Ее брат мне подберет контактные линзы. Я не хочу на суде читать дело в очках, чтобы не выглядеть слабым.
Агент Харрис, куда ты пропал? Полгода вижу какого-то новенького в зеркале заднего вида.
Откуда у него этот хлеб? Из музея? А что это за паста?
Я знал одного парня, ветерана Вьетнама, он пил формальдегид, чтобы словить кайф.
Какое странное совпадение: Лу Гериг умер от болезни Лу Герига.
– Вы посмотрите на него! Ему не дашь больше семидесяти шести!
– Чертов лжец.
– Вчера я остановился на светофоре и увидел темнокожую няню с детской коляской, а с другой стороны шла еще одна няня. Она катила в инвалидном кресле старуху.
– Это цикл жизни.
– Скорее насмешка жизни.
– Если повезет, в конце жизни забываешь о гордости, и позволяешь своим близким заботиться о себе.
– Лучше пусть меня придушат подушкой.
– О, наконец-то! А то у меня из задницы уже начали расти грибы.
– Я живо себе это представил.
Если у вас из носа течет, а от ног воняет – вы созданы вверх тормашками.
– Расскажите мне про Коста-Меса. Хорошо тут жить?
– Здесь? Здесь как в могиле.
Спасибо доктор. Извините, она работала в интенсивной терапии? Он что, рок-звезда?
– Что будем делать с Джуниором?
– Он в тюрьме.
– Старый маразматик, пусть там и гниет. Ничего не будем делать.
– Он стрелял в собственного племянника.
Я знал его дольше других. Может, он был гомиком, и ему было не с кем поговорить?
– Дотенгемский шериф. Полцарства за Мортаделлу, а?
– Здесь делают отличные сэндвичи.
– А как ваша болезнь, которую вы подцепили в Глистостане, или как там его?

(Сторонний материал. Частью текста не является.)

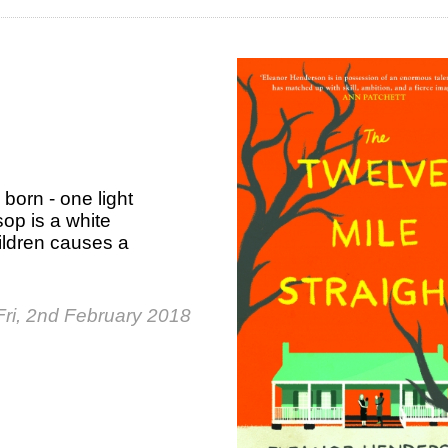
 born - one light
op is a white
ildren causes a
Fri, 2nd February 2018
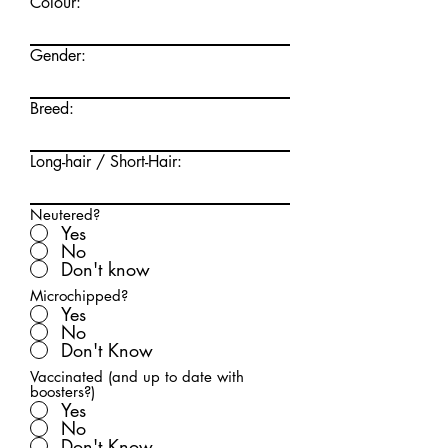
Colour:
Gender:
Breed:
Long-hair / Short-Hair:
Neutered?
Yes
No
Don't know
Microchipped?
Yes
No
Don't Know
Vaccinated (and up to date with
boosters?)
Yes
No
Don't Know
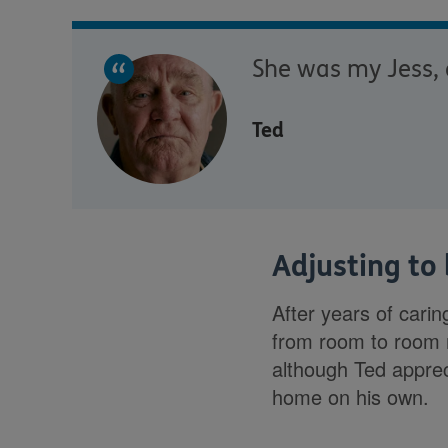
She was my Jess, a
Ted
Adjusting to
After years of carin
from room to room n
although Ted apprec
home on his own.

– Это сойдет за лекарство.
Невероятно. Когда-то у тебя было столько волос, что женщина могла в них вцепиться обеими руками.

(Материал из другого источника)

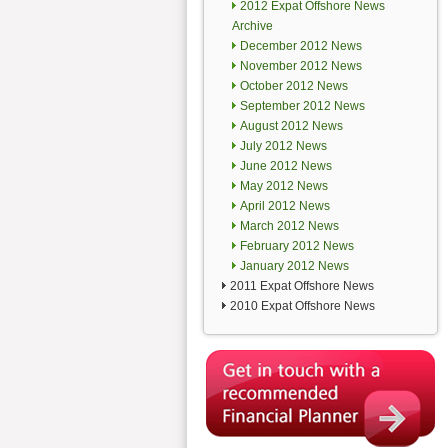
2012 Expat Offshore News
Archive
December 2012 News
November 2012 News
October 2012 News
September 2012 News
August 2012 News
July 2012 News
June 2012 News
May 2012 News
April 2012 News
March 2012 News
February 2012 News
January 2012 News
2011 Expat Offshore News
2010 Expat Offshore News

Все будет хорошо, Тони. Твои друзья, твои дети, они все очень любят тебя.
Альцгеймер… это смертный приговор. Лет десять-пятнадцать ты шут, а потом умираешь делая под себя. Я знал людей с болезнью Альцгеймера.
– А как вас зовут?
– Не все ли равно? Скоро я сам это забуду.
– Тебе это не кажется диким?
– Что?
– Наша семья. Отец, которого подстрелил наш чокнутый дядюшка.

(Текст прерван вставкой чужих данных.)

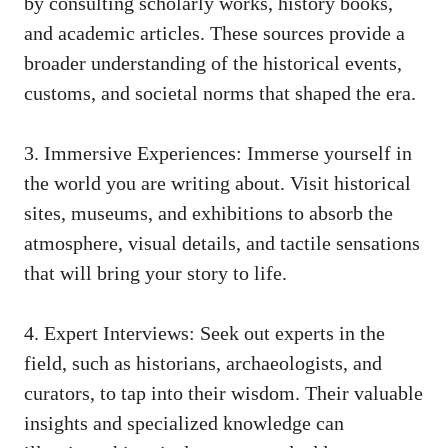
by consulting scholarly works, history books,
and academic articles. These sources provide a
broader understanding of the historical events,
customs, and societal norms that shaped the era.
3. Immersive Experiences: Immerse yourself in
the world you are writing about. Visit historical
sites, museums, and exhibitions to absorb the
atmosphere, visual details, and tactile sensations
that will bring your story to life.
4. Expert Interviews: Seek out experts in the
field, such as historians, archaeologists, and
curators, to tap into their wisdom. Their valuable
insights and specialized knowledge can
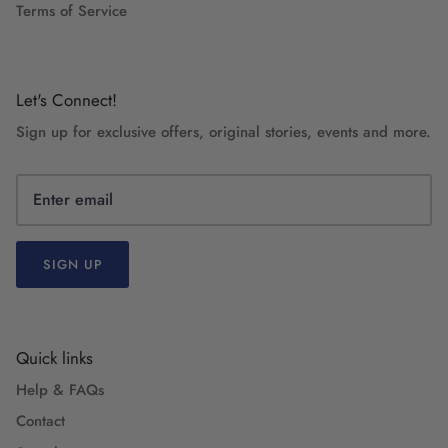
Terms of Service
Let's Connect!
Sign up for exclusive offers, original stories, events and more.
SIGN UP
Quick links
Help & FAQs
Contact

Знаешь, что интересно? Это заметила Дженис: когда Эйджей говорит о Тони, он не употребляет слово «папа», он говорит: «Энтони Сопрано не умрет».
Привет, Ахмед. И вы тут? Над этим баром пора шатер ставить.
Дядя Джуниор ответит за это, не беспокойся. Я с детства наблюдал, как ты был добр к нему, он не смел так поступать. Это ему не сойдет с рук. Ты мой отец. Я всажу этому чертовому маразматику пулю в башку. Я обещаю. Я не верю, что мы не будем больше все делать вместе. Потому что будем. Я серьезно.
В какой-то степени все белые люди похожи.
Когда-нибудь мы все умрем, и станем такими как это дерево. Не будет ни меня, ни вас, но пока нам нужно тепло, нам нужен тот, кто возьмет на себя ответственность.